Digest::ssdeep(3pm) | User Contributed Perl Documentation | Digest::ssdeep(3pm) |
Digest::ssdeep - Pure Perl ssdeep (CTPH) fuzzy hashing
This document describes Digest::ssdeep version 0.9.0
use Digest::ssdeep qw/ssdeep_hash ssdeep_hash_file/; $hash = ssdeep_hash( $string ); # or in array context: @hash = ssdeep_hash( $string ); $hash = ssdeep_hash_file( "data.txt" ); @details = ssdeep_dump_last(); use Digest::ssdeep qw/ssdeep_compare/; $match = ssdeep_compare( $hashA, $hashB ); $match = ssdeep_compare( \@hashA, \@hashB );
This module provides simple implementation of ssdeep fuzzy hashing also known as Context Triggered Piecewise Hashing (CTPH).
Please, refer to Jesse Kornblum's paper for a detailed discussion ("SEE ALSO").
To calculate the CTPH we should choose a maximum signature length. Then divide the file in as many chunks as this length. Calculate a hash or checksum for each chunk and map it to a character. The fuzzy hashing is the concatenation of all the characters.
We cannot use fixed length blocks to separate the file. Because if we add or remove a character all of the following blocks are also changed. So we must divide the file using the "context" i.e. a block starts and ends in one of the predefined sequence of characters. So the problem is 'Which contexts -sequences- we define to separate the file in N parts?.'
This is the 'roll' of the rolling hash. It is a function of the N last inputs, in this case the 7 last characters. The result of the rolling hash function is uniformly spread between all valid output values. This makes the rolling hash some kind of pseudo-random function whose output depends only on the last N characters. Since the output is supposed to be uniform, we can modulus BS and the expected values are 0 to BS-1 with the same probability.
Let the blocksize (BS) be the length of file divided by the maximum signature length (i.e. 64).
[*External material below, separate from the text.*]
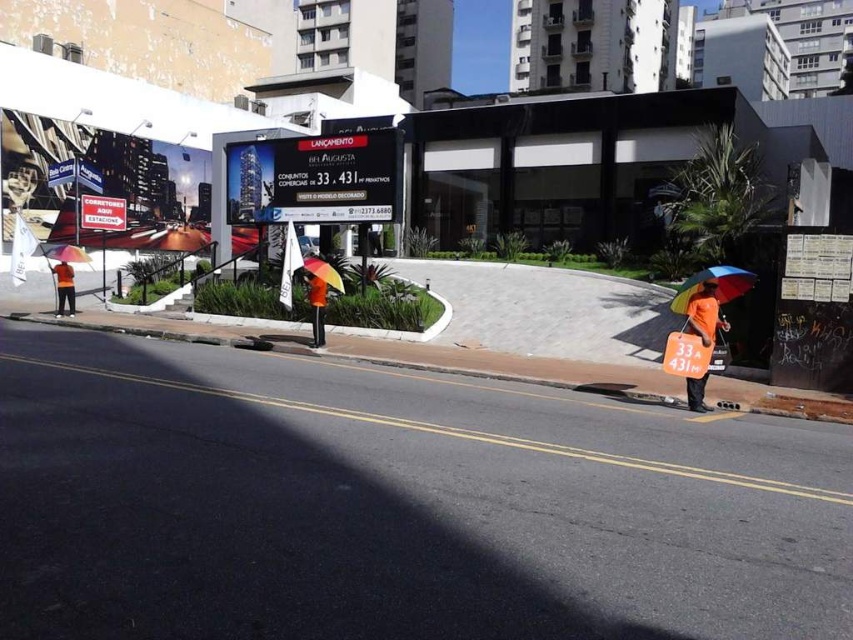 Who is positioned more to the left, orange fabric umbrella at lower right or rainbow fabric umbrella at center?

Positioned to the left is rainbow fabric umbrella at center.

Does orange fabric umbrella at lower right have a greater width compared to rainbow fabric umbrella at center?

In fact, orange fabric umbrella at lower right might be narrower than rainbow fabric umbrella at center.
If we split the file each time the rolling hash mod BS gives BS-1 we get 64 blocks. This is not a good approach because if the length changes, blocksize changes also. So we cannot compare files with dissimilar sizes. One good approach is to take some 'predefined' blocksizes and choose the one that fits based on the file size. The blocksizes in ssdeep are "3, 6, 12, ..., 3 * 2^i".
So this is the algorithm:
The pitfall is Rolling Hash is statistically uniform, but it does not mean it will give us exactly 64 blocks.
The traditional hash is an usual hash or checksum function. We use 32 bit FNV-1a hash ("SEE ALSO"). But its output is 32 bits, so we need to map it to a base-64 character alphabet. That is, we only use the 6 least significant bits of FNV-1a hash.
The ssdeep hash has this shape: "BS:hash1:hash2"
There are several algorithms to compare two strings. I have used the same that ssdeep uses for compatibility reasons. Only in certain cases, the result from this module is not the same as ssdeep compiled version. Please see DIFFERENCES below for details.
These are the steps for matching calculation:
This section describes the recommended interface for generating and comparing ssdeep fuzzy hashes.
Usage:
$hash = ssdeep_hash( $string );
or in array context
@hash = ssdeep_hash( $string );
In scalar context it returns a hash with the format "bs:hash1:hash2". Being "bs" the blocksize, "hash1" the fuzzy hash for this blocksize and "hash2" the hash for double blocksize. The maximum length of each hash is 64 characters.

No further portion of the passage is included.